A549cisR cells exhibit increased autophagic flux following exposure to cisplatin, an effect that is less pronounced in parental cells.
(A, B) A549Pt and A549cisR cells were plated in 24-well plates and grown for 24 hours, then treated overnight with different cisplatin concentrations in 1% FBS media; whenever present, E64 (10 μM) was added for 2h prior to the cisplatin treatment. Next, whole cell lysates were prepared and Western blot analysis was performed for the indicated proteins. (C) Whole cell lysates of cells treated with different concentration of cisplatin without E64 were extracted and western blot was performed for p62 and α-tubulin. Levels of p62 and α-tubulin were determined by densitometry. The graph on the right panel represents the ratio of p62/α-tubulin normalized to the negative control 1% FBS in A549Pt and A549cisR cells exposed to cisplatin at concentration close to their corresponding IC50 (10 μM and 50 μM respectively). Quantitative data are reported as Mean±SEM from three independent experiments. *p<0.05 A549Pt versus A549cisR. (D) A549Pt and A549cisR cells were treated for 48 hours with CQ (50 μM), cisplatin (5 μM for A549Pt or 25 μM for A549cisR) or a drug combination. 1%FBS was used as a negative control. Following incubation with Cyto-ID green detection reagent, cell suspensions were mounted on a Cellometer imager and fluorescence was measured. Y-value depicts the fluorescence value of cyto-ID that stains autophagosomes. Graph bars represent Mean±SEM from three independent experiments. *p<0.05 1%FBS vs. treatment, **p<0.05 A549Pt vs. A549cisR and #p<0.05 chloroquine/cisplatin combination vs. cisplatin alone. (E) The histogram plot generated by the Cellometer in A549cisR cells following incubation with different treatment conditions.
Fig 8.
Inhibition of autophagy using ATG5 siRNA potentiates the activity of cisplatin against A549cisR cells.

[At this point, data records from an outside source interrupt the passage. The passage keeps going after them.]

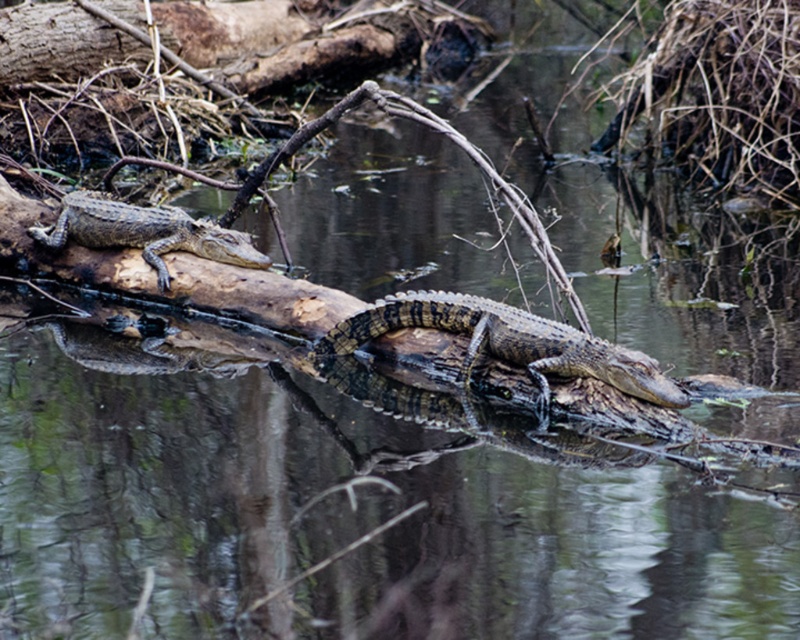 Question: Observing the image, what is the correct spatial positioning of shiny brown crocodile at center in reference to shiny brown crocodile at upper left?

Choices:
 (A) above
 (B) below

Answer: (B)

Question: Does shiny brown crocodile at center have a lesser width compared to shiny brown crocodile at upper left?

Choices:
 (A) yes
 (B) no

Answer: (B)

Question: In this image, where is shiny brown crocodile at center located relative to shiny brown crocodile at upper left?

Choices:
 (A) left
 (B) right

Answer: (B)

Question: Which point is closer to the camera taking this photo?

Choices:
 (A) (604, 349)
 (B) (244, 241)

Answer: (A)

Question: Which point is closer to the camera?

Choices:
 (A) shiny brown crocodile at center
 (B) shiny brown crocodile at upper left

Answer: (A) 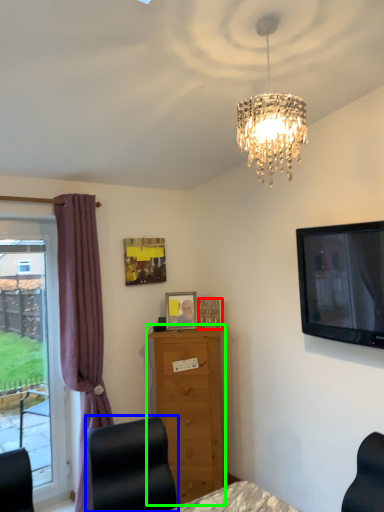 Question: Which is farther away from picture frame (highlighted by a red box)? furniture (highlighted by a blue box) or chest of drawers (highlighted by a green box)?

Choices:
 (A) furniture
 (B) chest of drawers

Answer: (A) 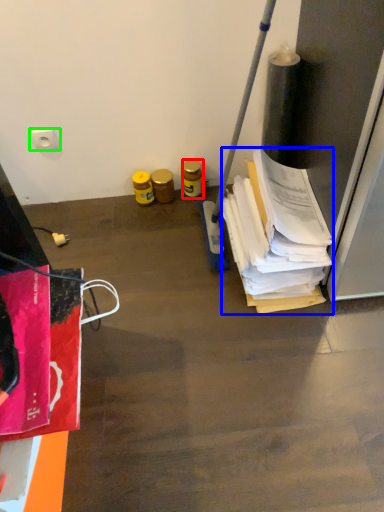 Question: Based on their relative distances, which object is farther from bottle (highlighted by a red box)? Choose from wrapping paper (highlighted by a blue box) and power plugs and sockets (highlighted by a green box).

Choices:
 (A) wrapping paper
 (B) power plugs and sockets

Answer: (B) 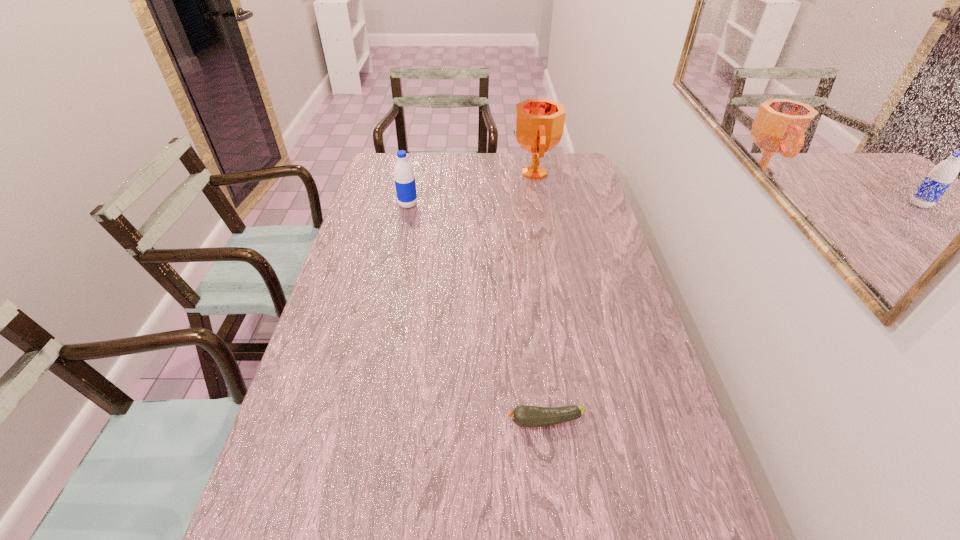 Locate an element on the screen. The image size is (960, 540). free space located at the blossom end of the nearest object is located at coordinates (474, 421).

Locate an element on the screen. The height and width of the screenshot is (540, 960). free space located at the blossom end of the nearest object is located at coordinates coord(422,421).

Where is `vacant space situated 0.270m at the blossom end of the nearest object`? Image resolution: width=960 pixels, height=540 pixels. vacant space situated 0.270m at the blossom end of the nearest object is located at coordinates (388, 421).

Identify the location of object that is at the far edge. (538, 127).

The image size is (960, 540). I want to click on object that is at the left edge, so click(x=405, y=185).

Locate an element on the screen. This screenshot has width=960, height=540. object located at the right edge is located at coordinates (538, 127).

Identify the location of object that is positioned at the far right corner. (538, 127).

In order to click on blank space at the far edge in this screenshot , I will do point(460,172).

Find the location of a particular element. vacant space at the left edge of the desktop is located at coordinates (333, 306).

I want to click on vacant area at the right edge, so click(x=617, y=357). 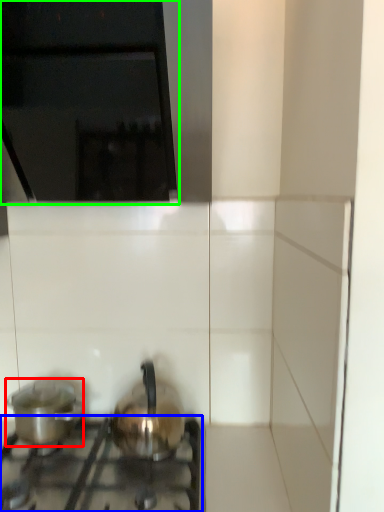 Question: Estimate the real-world distances between objects in this image. Which object is farther from kitchen appliance (highlighted by a red box), gas stove (highlighted by a blue box) or vent (highlighted by a green box)?

Choices:
 (A) gas stove
 (B) vent

Answer: (B) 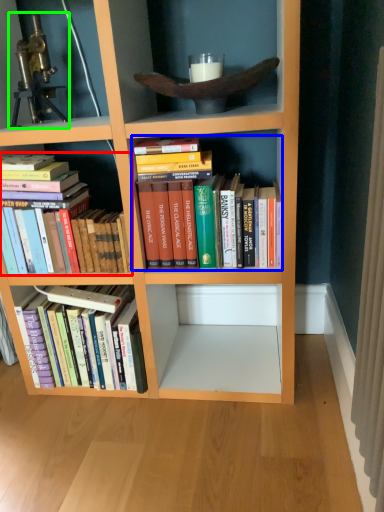 Question: Estimate the real-world distances between objects in this image. Which object is closer to book (highlighted by a red box), book (highlighted by a blue box) or telescope (highlighted by a green box)?

Choices:
 (A) book
 (B) telescope

Answer: (A) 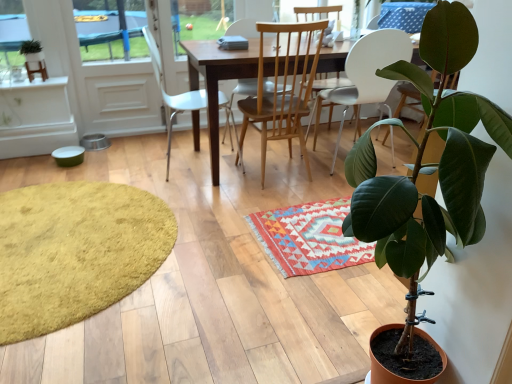 Where is `vacant region under white plastic chair at center, placed as the first chair when sorted from left to right (from a real-world perspective)`? The width and height of the screenshot is (512, 384). vacant region under white plastic chair at center, placed as the first chair when sorted from left to right (from a real-world perspective) is located at coordinates (181, 159). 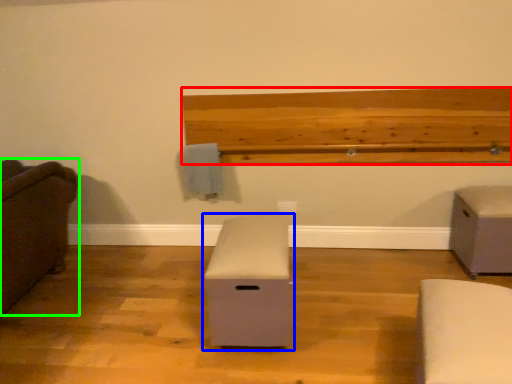 Question: Which object is positioned farthest from ledge (highlighted by a red box)? Select from furniture (highlighted by a blue box) and furniture (highlighted by a green box).

Choices:
 (A) furniture
 (B) furniture

Answer: (B) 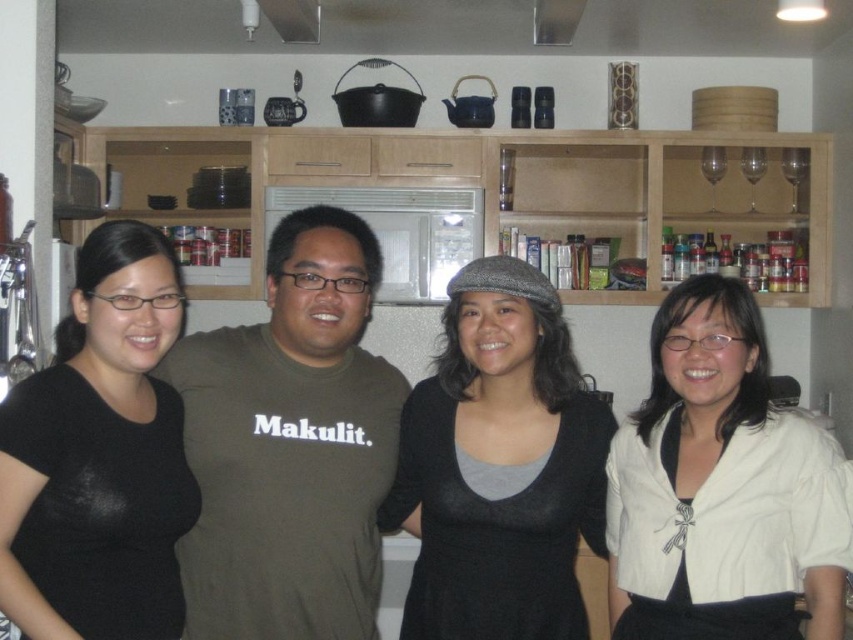 Looking at this image, is white satin blouse at right to the left of dark gray woolen hat at center from the viewer's perspective?

In fact, white satin blouse at right is to the right of dark gray woolen hat at center.

Is white satin blouse at right closer to the viewer compared to dark gray woolen hat at center?

Yes, white satin blouse at right is closer to the viewer.

Describe the element at coordinates (718, 486) in the screenshot. I see `white satin blouse at right` at that location.

Identify the location of white satin blouse at right. This screenshot has width=853, height=640. (718, 486).

Does dark gray woolen hat at center have a greater height compared to black matte shirt at left?

Yes.

Is dark gray woolen hat at center to the right of black matte shirt at left from the viewer's perspective?

Indeed, dark gray woolen hat at center is positioned on the right side of black matte shirt at left.

Who is more distant from viewer, (466,307) or (61,477)?

Positioned behind is point (466,307).

The image size is (853, 640). I want to click on dark gray woolen hat at center, so click(x=498, y=467).

The height and width of the screenshot is (640, 853). Describe the element at coordinates (289, 445) in the screenshot. I see `dark green t-shirt at center` at that location.

Which is behind, point (180, 352) or point (500, 465)?

The point (180, 352) is behind.

This screenshot has height=640, width=853. Identify the location of dark green t-shirt at center. (289, 445). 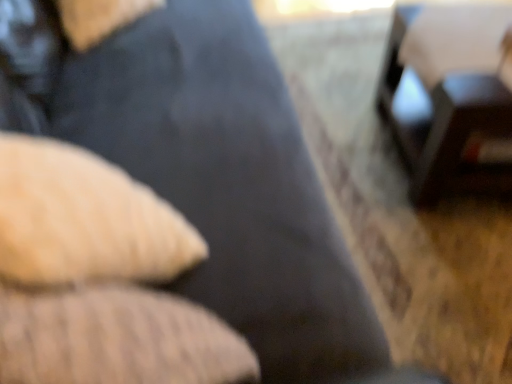 This screenshot has width=512, height=384. I want to click on matte black tv at upper right, so click(444, 124).

What do you see at coordinates (444, 124) in the screenshot? This screenshot has height=384, width=512. I see `matte black tv at upper right` at bounding box center [444, 124].

Find the location of `matte black tv at upper right`. matte black tv at upper right is located at coordinates (444, 124). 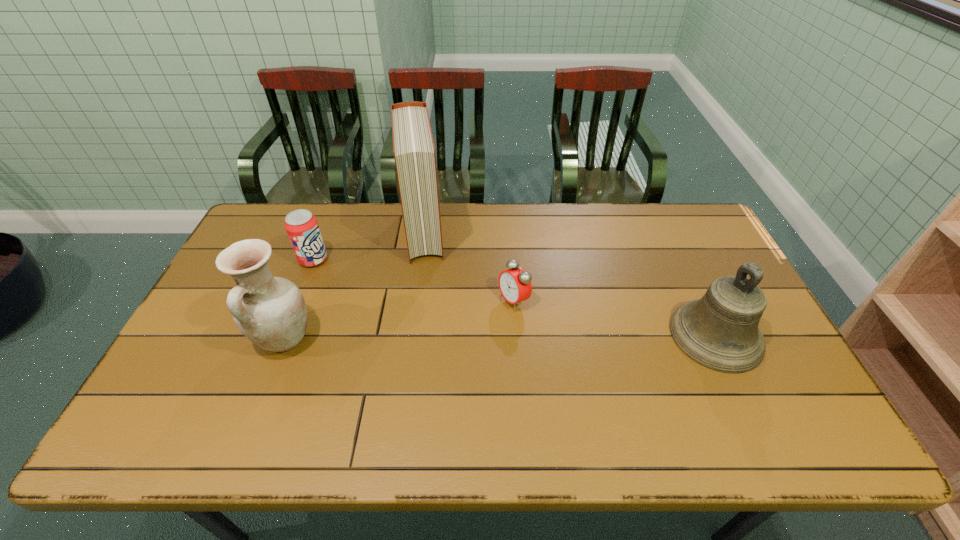 At what (x,y) coordinates should I click in order to perform the action: click on vacant space at the far edge. Please return your answer as a coordinate pair (x, y). Image resolution: width=960 pixels, height=540 pixels. Looking at the image, I should click on (482, 205).

Image resolution: width=960 pixels, height=540 pixels. Identify the location of vacant space at the near edge of the desktop. (693, 379).

Find the location of a particular element. This screenshot has width=960, height=540. blank area at the right edge is located at coordinates pos(711,256).

The width and height of the screenshot is (960, 540). In the image, there is a desktop. Identify the location of free space at the far right corner. (665, 207).

Where is `free space that is in between the pottery and the bell`? This screenshot has width=960, height=540. free space that is in between the pottery and the bell is located at coordinates (500, 338).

(A) A549cisR cells were treated for 24 hours with 25 μM cisplatin prior to transfection with ATG5 siRNA or NT siRNA control. Following two days incubation, media was removed and cells were treated with different cisplatin concentrations for an additional 24 or 48 hours. At the end of the incubation, cell viability was measured using CellTiter-Blue® reagent. Experiments were performed in 1%FBS media. The X-axis represents the percentage of cell viability at 24 hours (T24/T1) normalized to the negative control 1%FBS. Error bars represent SEM from three independent experiment. p-value corresponding to the difference between ATG5 and NT siRNA-transfected cells was obtained by 2-way ANOVA. p-value corresponding to the individual difference between ATG5 and NT siRNA-transfected cells treated with the same concentration of cisplatin was calculated by the Sidak’s post-test analysis, with * annotating a p-value <0.05. (B, C) A549cisR cell lysates were prepared either immediately at the end of the siRNAs (ATG5 or NT) transfections or two days following the end of the transfection (annotated as 2d). Western Blot analysis was performed for the detection of ATG5, LC3, p62 and α-tubulin proteins.